Wednesday, June 1, 2011
Quintus Herron and Sustainable Tree Farming
We interviewed Quintus Herron in Idabel, Oklahoma about his many years of sustainable forestry and tree farming in McCurtain County as well as he and his wife's founding of the Museum of the Red River, an outgrowth of their collection of Indian art and artifacts. He is a very engaging, charming man with a fascinating life story of many years. His grounds which you can see are behind us are very much like an arboretum and we drove around his beautiful acreage and saw his wildflower meadows, the diversity of beautiful trees and even a cypress swamp. He maintains his land as a preserve and Henry Moy, Director of the Museum of the Red River said that he hopes to leave it for posterity as a preserve.
Quintus's Cypress Swamp
Some of Quintus's collection at his home
Quintus told us about how for many years he did careful selective cutting in the forests leaving many of his trees to grow for 40 years and then as the market changed and became all about construction lumber with an emphasis on 2x4, 2x6 etc he now works with a thirty year model in tree farming gradually cutting out what he joking called "The Fran Trees" because he knew I loved twisted knobby trees that show the effects of their long existence in the elements. The Fran Trees will be used for other purposes like pulp and eventually after 30 years they will do a harvest cut of the large straight 30 year old trees and begin the cycle all over with replanting. He made it very clear that these are tree farms as opposed to the way he manages his preserve. He does this on very flat land and takes other precautions to prevent topsoil from washing away as opposed to the clearcutting of large swathes of trees allowing hillsides to erode as we see in unsustainable forestry practices.

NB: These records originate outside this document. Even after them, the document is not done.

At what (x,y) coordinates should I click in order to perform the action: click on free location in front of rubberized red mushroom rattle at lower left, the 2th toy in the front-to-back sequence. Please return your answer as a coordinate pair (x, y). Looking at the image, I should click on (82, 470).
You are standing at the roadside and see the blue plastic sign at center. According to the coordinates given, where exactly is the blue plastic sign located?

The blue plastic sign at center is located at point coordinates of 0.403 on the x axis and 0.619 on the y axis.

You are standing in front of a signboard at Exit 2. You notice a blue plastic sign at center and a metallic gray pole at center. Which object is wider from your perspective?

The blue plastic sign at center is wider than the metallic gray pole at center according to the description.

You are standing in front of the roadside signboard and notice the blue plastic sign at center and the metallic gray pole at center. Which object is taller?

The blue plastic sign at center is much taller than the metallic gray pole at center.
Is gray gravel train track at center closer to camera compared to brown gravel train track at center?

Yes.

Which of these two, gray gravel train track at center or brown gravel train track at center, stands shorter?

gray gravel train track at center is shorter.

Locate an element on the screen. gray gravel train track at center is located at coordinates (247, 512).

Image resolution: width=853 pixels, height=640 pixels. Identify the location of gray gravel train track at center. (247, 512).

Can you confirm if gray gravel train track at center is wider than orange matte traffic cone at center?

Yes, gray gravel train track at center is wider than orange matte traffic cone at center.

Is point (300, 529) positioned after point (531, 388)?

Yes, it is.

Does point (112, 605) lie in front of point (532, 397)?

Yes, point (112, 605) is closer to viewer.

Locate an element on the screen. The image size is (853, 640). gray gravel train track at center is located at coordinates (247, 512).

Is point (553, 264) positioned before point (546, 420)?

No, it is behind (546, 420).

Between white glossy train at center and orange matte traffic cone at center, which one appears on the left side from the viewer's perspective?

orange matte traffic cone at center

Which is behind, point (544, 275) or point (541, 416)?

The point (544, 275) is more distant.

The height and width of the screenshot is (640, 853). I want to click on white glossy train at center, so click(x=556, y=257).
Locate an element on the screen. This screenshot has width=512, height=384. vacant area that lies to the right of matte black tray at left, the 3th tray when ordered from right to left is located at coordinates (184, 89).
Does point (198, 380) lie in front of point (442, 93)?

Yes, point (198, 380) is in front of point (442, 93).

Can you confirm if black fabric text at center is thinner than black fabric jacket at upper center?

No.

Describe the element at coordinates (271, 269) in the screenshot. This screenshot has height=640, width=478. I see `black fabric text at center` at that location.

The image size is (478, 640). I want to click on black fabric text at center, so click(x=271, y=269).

His older tree farms do not look monoculture as they are full of wildlife and diversity although the trees he harvests are all pines which the construction market demands.
Herron Tree Farm
We met Quintus the next day to tour his tree farms and have him explain the process in more detail. He gave me a beautiful little locally hand crafted wooden bowl with lots of gnarly bark in areas and worm holes etc. I treasure it. He said it reminded him of me and he also joking called me 'nature girl'. Quintus is so much fun and has a great sense of humor as well as a big heart. He also started the Forest Heritage Museum which we did not have time to visit alas. It also contains a great deal of wood sculpture.
When Bob downloads the footage he shot of the Museum of the Red River I will be blogging on their inspirational collection. Thanks to their director Henry Moy we were also lodged and fed while we were in Idabel.

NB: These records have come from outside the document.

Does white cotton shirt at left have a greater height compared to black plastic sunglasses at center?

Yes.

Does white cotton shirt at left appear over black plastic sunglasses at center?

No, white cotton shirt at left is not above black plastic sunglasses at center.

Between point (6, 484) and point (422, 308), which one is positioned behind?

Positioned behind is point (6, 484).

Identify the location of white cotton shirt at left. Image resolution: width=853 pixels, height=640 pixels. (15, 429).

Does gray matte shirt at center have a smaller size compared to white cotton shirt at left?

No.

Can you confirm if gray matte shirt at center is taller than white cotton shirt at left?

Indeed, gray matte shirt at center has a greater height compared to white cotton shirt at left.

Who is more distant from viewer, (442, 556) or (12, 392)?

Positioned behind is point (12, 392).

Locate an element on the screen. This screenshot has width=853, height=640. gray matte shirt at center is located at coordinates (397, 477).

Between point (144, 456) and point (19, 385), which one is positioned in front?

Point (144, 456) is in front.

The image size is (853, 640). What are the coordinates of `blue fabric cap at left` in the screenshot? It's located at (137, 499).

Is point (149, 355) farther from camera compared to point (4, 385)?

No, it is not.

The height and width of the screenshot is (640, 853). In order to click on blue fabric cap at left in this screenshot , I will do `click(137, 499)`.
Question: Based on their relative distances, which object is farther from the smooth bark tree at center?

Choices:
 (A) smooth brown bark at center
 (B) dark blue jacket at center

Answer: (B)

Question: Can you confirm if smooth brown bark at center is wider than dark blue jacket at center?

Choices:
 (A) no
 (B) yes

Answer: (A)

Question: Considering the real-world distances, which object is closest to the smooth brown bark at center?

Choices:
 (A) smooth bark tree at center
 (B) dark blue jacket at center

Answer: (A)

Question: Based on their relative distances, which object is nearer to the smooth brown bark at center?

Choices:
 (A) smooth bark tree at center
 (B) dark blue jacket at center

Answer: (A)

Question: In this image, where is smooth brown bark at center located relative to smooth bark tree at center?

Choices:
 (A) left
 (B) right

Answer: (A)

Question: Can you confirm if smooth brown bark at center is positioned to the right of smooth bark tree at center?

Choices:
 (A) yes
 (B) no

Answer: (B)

Sustainable forest management (SFM) is the management of forests according to the principles of sustainable development. Sustainable forest management uses very broad social, economic and environmental goals. A range of forestry institutions now practice various forms of sustainable forest management and a broad range of methods and tools are available that have been tested over time.
The "Forest Principles" adopted at The United Nations Conference on Environment and Development (UNCED) in Rio de Janeiro in 1992 captured the general international understanding of sustainable forest management at that time. A number of sets of criteria and indicators have since been developed to evaluate the achievement of SFM at both the country and management unit level. These were all attempts to codify and provide for independent assessment of the degree to which the broader objectives of sustainable forest management are being achieved in practice. In 2007, the United Nations General Assembly adopted the Non-Legally Binding Instrument on All Types of Forests. The instrument is the first of its kind, and reflects the strong international commitment to promote implementation of sustainable forest management through a new approach that brings all stakeholders together.

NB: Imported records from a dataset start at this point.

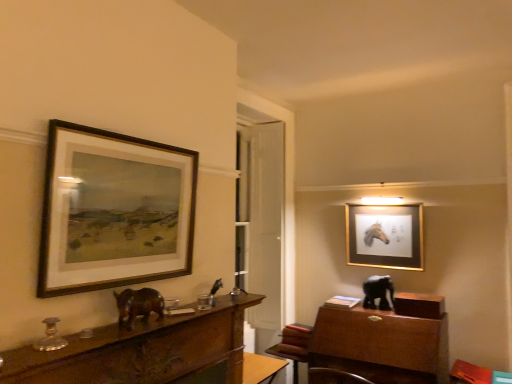 Question: From a real-world perspective, is shiny brown elephant at center, which appears as the 1th animal when viewed from the front, over wooden table at center?

Choices:
 (A) no
 (B) yes

Answer: (B)

Question: Is shiny brown elephant at center, which appears as the second animal when ordered from the bottom, further to camera compared to wooden table at center?

Choices:
 (A) no
 (B) yes

Answer: (A)

Question: Is shiny brown elephant at center, which appears as the second animal when ordered from the bottom, turned away from wooden table at center?

Choices:
 (A) no
 (B) yes

Answer: (A)

Question: Does shiny brown elephant at center, which appears as the second animal when ordered from the bottom, appear on the left side of wooden table at center?

Choices:
 (A) yes
 (B) no

Answer: (A)

Question: Can you confirm if shiny brown elephant at center, which is counted as the first animal, starting from the left, is smaller than wooden table at center?

Choices:
 (A) yes
 (B) no

Answer: (A)

Question: Is point (x=297, y=352) positioned closer to the camera than point (x=386, y=208)?

Choices:
 (A) farther
 (B) closer

Answer: (B)

Question: From a real-world perspective, relative to gold metallic picture frame at upper right, which appears as the second picture frame when viewed from the front, is wooden table at center vertically above or below?

Choices:
 (A) above
 (B) below

Answer: (B)

Question: Is wooden table at center bigger or smaller than gold metallic picture frame at upper right, which appears as the 1th picture frame when viewed from the back?

Choices:
 (A) small
 (B) big

Answer: (B)

Question: Would you say wooden table at center is to the left or to the right of gold metallic picture frame at upper right, which appears as the second picture frame when viewed from the front, in the picture?

Choices:
 (A) right
 (B) left

Answer: (B)

Question: From the image's perspective, is brown wooden desk at left above or below gold metallic picture frame at upper right, which appears as the second picture frame when viewed from the front?

Choices:
 (A) above
 (B) below

Answer: (B)

Question: Looking at the image, does brown wooden desk at left seem bigger or smaller compared to gold metallic picture frame at upper right, acting as the 1th picture frame starting from the right?

Choices:
 (A) small
 (B) big

Answer: (A)

Question: In the image, is brown wooden desk at left positioned in front of or behind gold metallic picture frame at upper right, which appears as the 1th picture frame when viewed from the back?

Choices:
 (A) behind
 (B) front

Answer: (B)

Question: Considering the positions of point (212, 347) and point (416, 238), is point (212, 347) closer or farther from the camera than point (416, 238)?

Choices:
 (A) farther
 (B) closer

Answer: (B)

Question: Is gold metallic picture frame at upper right, marked as the second picture frame in a left-to-right arrangement, wider or thinner than wooden table at center?

Choices:
 (A) wide
 (B) thin

Answer: (B)

Question: Based on their sizes in the image, would you say gold metallic picture frame at upper right, marked as the second picture frame in a left-to-right arrangement, is bigger or smaller than wooden table at center?

Choices:
 (A) big
 (B) small

Answer: (B) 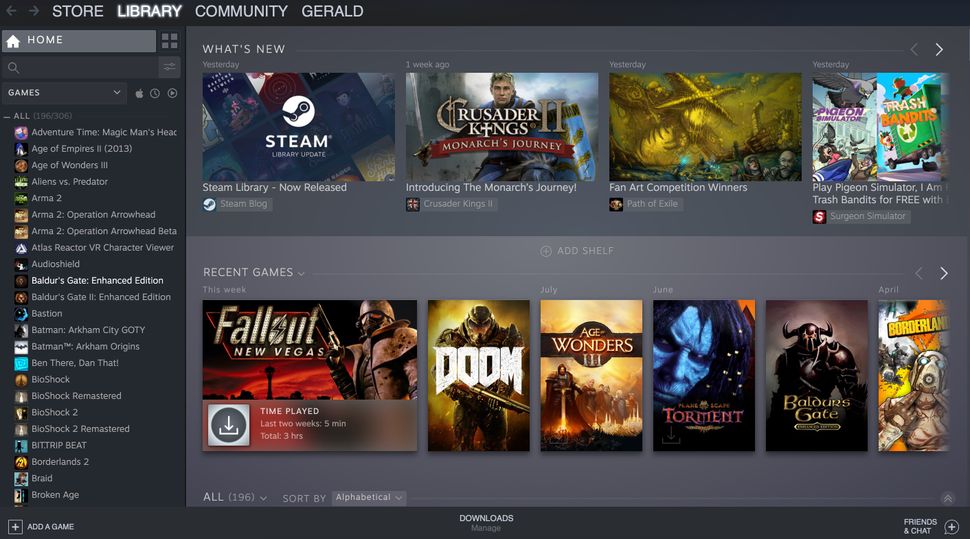 You are a GUI agent. You are given a task and a screenshot of the screen. Output one action in this format:
    pyautogui.click(x=<x>, y=<y>)
    Task: Click on the chest
    
    Given the screenshot: What is the action you would take?
    click(x=370, y=363) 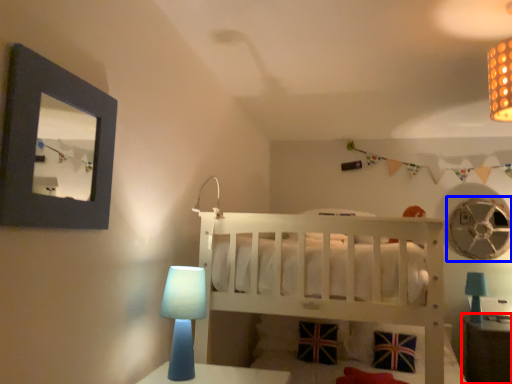 Question: Which of the following is the closest to the observer, table (highlighted by a red box) or mechanical fan (highlighted by a blue box)?

Choices:
 (A) table
 (B) mechanical fan

Answer: (A)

A definition of SFM was developed by the Ministerial Conference on the Protection of Forests in Europe MCPFE), and has since been adopted by the Food and Agriculture Organization (FAO). It defines sustainable forest management as:
The stewardship and use of forests and forest lands in a way, and at a rate, that maintains their biodiversity, productivity, regeneration capacity, vitality and their potential to fulfill, now and in the future, relevant ecological, economic and social functions, at local, national, and global levels, and that does not cause damage to other ecosystems.
In simpler terms, the concept can be described as the attainment of balance - balance between society's increasing demands for forest products and benefits, and the preservation of forest health and diversity. This balance is critical to the survival of forests, and to the prosperity of forest-dependent communities.
For forest managers, sustainably managing a particular forest tract means determining, in a tangible way, how to use it today to ensure similar benefits, health and productivity in the future. Forest managers must assess and integrate a wide array of sometimes conflicting factors - commercial and non-commercial values, environmental considerations, community needs, even global impact - to produce sound forest plans. In most cases, forest managers develop their forest plans in consultation with citizens, businesses, organizations and other interested parties in and around the forest tract being managed. The tools and visualization have been recently evolving for better management practices.
Because forests and societies are in constant flux, the desired outcome of sustainable forest management is not a fixed one. What constitutes a sustainably managed forest will change over time as values held by the public change.